Chapel Hill Presbyterian Church in Gig Harbor knows more than a little bit about giving back. On Sunday, regular church services will be canceled so volunteers from the church can fan throughout the community to serve in a variety of areas.
The church has talked for a while about being a “church without walls” and decided it was time to get down to business.
Pastor Mark Toone said the church is hoping for 2,000 volunteers. At last Sunday’s services, several hundred more folks signed up.
“Our hope is that there would be people who would hear about this effort to reach out to our community in service and love, and sign up,” Toone said. “Folks who might not even call themselves Presbyterians or even Christians.”
All are welcome.
Everyone can do something, Toone said.
“To the person who says, ‘I’m not in,’ ” he said, “I would want to ask them — ‘why aren’t you in?’ ”
He added that caring for the poor, the disenfranchised and the forgotten part of our society mattered a great deal to Jesus Christ, and it should matter to us, as well.
Sheila Mischke, Director of Missions at Chapel Hill, said the church began this effort by gathering a group of about 30 people for a planning team. They went to the congregation and asked for help in targeting areas of need.
About eight weeks later, they came up with a list of 74 projects — and that’s where the hard work began.
On Sunday, Mischke said there will be “people on work sites with babies in backpacks and folks up to 90 years old” working side by side at various locations in Tacoma, Kitsap County, Gig Harbor and on Key Peninsula.

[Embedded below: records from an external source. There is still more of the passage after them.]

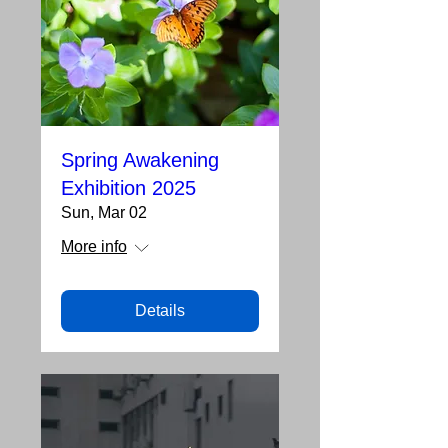
Spring Awakening
Exhibition 2025
Sun, Mar 02
More info
Details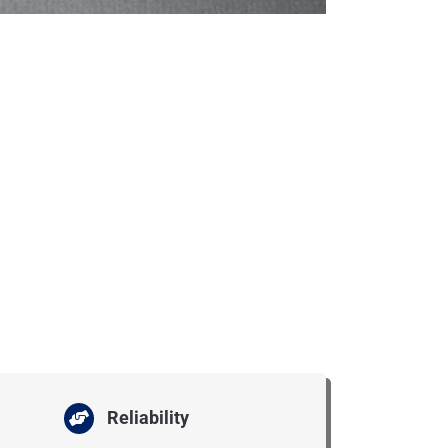
Reliability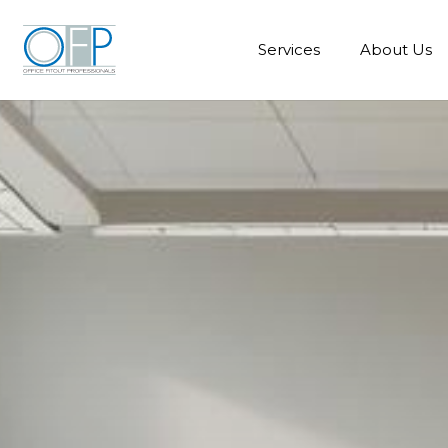
Services
About Us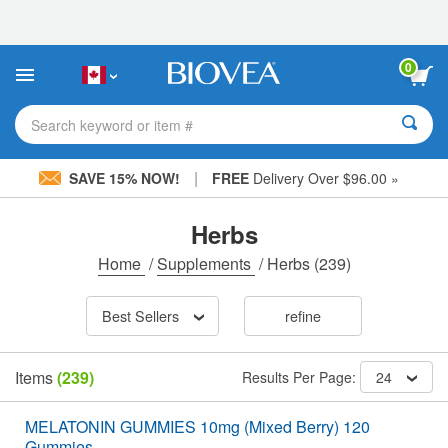
Please
note:
This
website
0
includes
an
accessibility
Search keyword or item #
system.
|
SAVE 15% NOW!
FREE
Delivery Over $96.00 »
Herbs
Home
/
Supplements
/
Herbs
(239)
Best Sellers
refine
Items
(239)
Results Per Page:
24
MELATONIN GUMMIES 10mg (Mixed Berry) 120
Gummies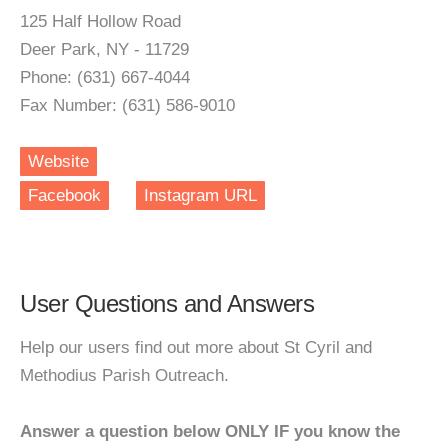
125 Half Hollow Road
Deer Park, NY - 11729
Phone: (631) 667-4044
Fax Number: (631) 586-9010
Website
Facebook
Instagram URL
User Questions and Answers
Help our users find out more about St Cyril and
Methodius Parish Outreach.
Answer a question below ONLY IF you know the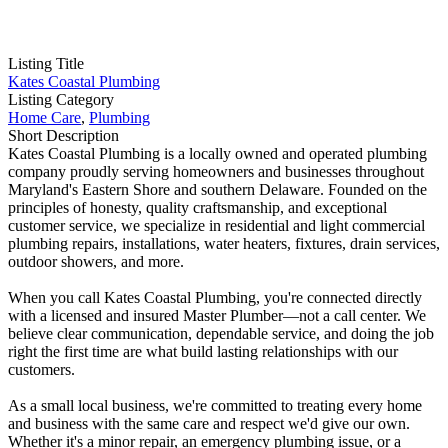
Listing Title
Kates Coastal Plumbing
Listing Category
Home Care
,
Plumbing
Short Description
Kates Coastal Plumbing is a locally owned and operated plumbing
company proudly serving homeowners and businesses throughout
Maryland's Eastern Shore and southern Delaware. Founded on the
principles of honesty, quality craftsmanship, and exceptional
customer service, we specialize in residential and light commercial
plumbing repairs, installations, water heaters, fixtures, drain services,
outdoor showers, and more.
When you call Kates Coastal Plumbing, you're connected directly
with a licensed and insured Master Plumber—not a call center. We
believe clear communication, dependable service, and doing the job
right the first time are what build lasting relationships with our
customers.
As a small local business, we're committed to treating every home
and business with the same care and respect we'd give our own.
Whether it's a minor repair, an emergency plumbing issue, or a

Beth Burgess was one of the volunteers to sign up, and she’ll be working with a team on a project through the Tacoma Rescue Mission. They will work alongside residents of Tyler Square on South Tyler Street in Tacoma.
Tyler Square is a transitional housing project. The volunteers’ goal is to build additional garden space.
“One garden has been built,” Burgess said, “but we want to build a large garden area, and the long-term goal is that residents will be able to grow their own food.”
They also hope to produce a bumper crop so they can donate food to local food banks, and possibly sell some to local farmers’ markets.
What Burgess thinks is special is that they aren’t just hoping to complete the garden project in a day. They hope to begin to build relationships with residents of Tyler Square.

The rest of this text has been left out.